The partial tapering decision by the US Federal Reserve(FED) coincided with the final days of 2013, and the currencies of developing countries were devalued just like in May 2013. Now, this is what is being discussed in Turkey in connection with the political debates: What sort of growth will Turkey display in 2014 and afterward? Of course, after the FED's tapering decision, the fragile developing nations (India, Brazil, Indonesia, South Africa and Turkey) are likely to face greater risks now.

This definition as fragile emerged based on the conclusion that these five countries will be hurt most in case the FED reduces the amount of bond purchases. The common characteristic of these countries is that they have problems with current deficit and inflation equilibrium. In fact, a closer look at these countries reveals that they are determinative powers in their respective regions. To this end, the "fragile five" is a description that stems from the glass being half empty.

These are economically and politically important nations that have a say in the global economic system by virtue of their historical experience. Each of these nations could become a new China or South Korea in the near future. For instance, South Africa could do what China did in the Asia-Pacific in Africa. Likewise, India may follow Chinese development in Asia and become a power that takes this development style to Europe, leaving the European states behind.

Turkey, on the other hand, is strategically much more important than these countries. In the new era, Turkey holds the potential to accentuate the significance of Eurasia, determine its fate and change the balance between the West and the East.

Obviously, Turkey will grow by 4 to 4.5 percent in the 2013-2014 period. However, Turkey will also experience tension in connection with the elections in 2014 and 2015. Despite this political risk, I believe that Turkey will be able to use its growth potential properly because, as a result of the development in the ongoing process, the political risks of the entire Asian continent are all the same. From this perspective, it is hard to believe that political risk in a particular country is greater than the risk in another.

There are two types of countries that display high growth rates and that bridge the gap with developed nations: The first type includes nations that experienced hard times but are now showing some progress. Iraq, Mongolia and Turkmenistan could be considered in this group. These nations also hold serious market, labor and natural resource potential at the same time. Asian countries that can catch up with developed nations show the second highest growth rates. The average economic growth rate in these countries is above 5 percent. The growth in these countries is based on industrialization, which relies on high technology and productivity. In other words, these countries are undergoing a transition period of their industrial societies as well as their information societies at the same time. There is another interesting detail here: Latin America.

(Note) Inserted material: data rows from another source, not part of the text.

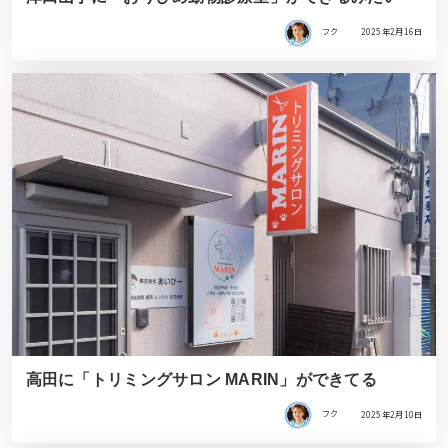
フク
2025年2月16日
高田に「トリミングサロン MARIN」ができてる
フク
2025年2月10日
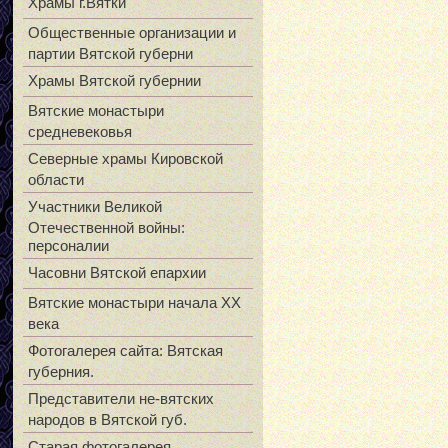
Храмы г.Вятки
Общественные организации и
партии Вятской губерни
Храмы Вятской губернии
Вятские монастыри
средневековья
Северные храмы Кировской
области
Участники Великой
Отечественной войны:
персоналии
Часовни Вятской епархии
Вятские монастыри начала XX
века
Фотогалерея сайта: Вятская
губерния.
Представители не-вятских
народов в Вятской губ.
Старая фотогалерея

Latin American countries, especially Brazil, have shown remarkable performances in their transition from military rule to democracy; however, they have not made any serious progress over the last three to four years. The average economic growth rate in these nations is around 3 percent; a 4 percent growth rate would be regarded a huge success. However, Latin American countries may face serious political risks, like Turkey, in 2014. These risks may take place because of their own domestic dynamics. But despite all these political risks, I believe that the progress and growth in the developing nations and in Turkey will continue in 2014 and onwards.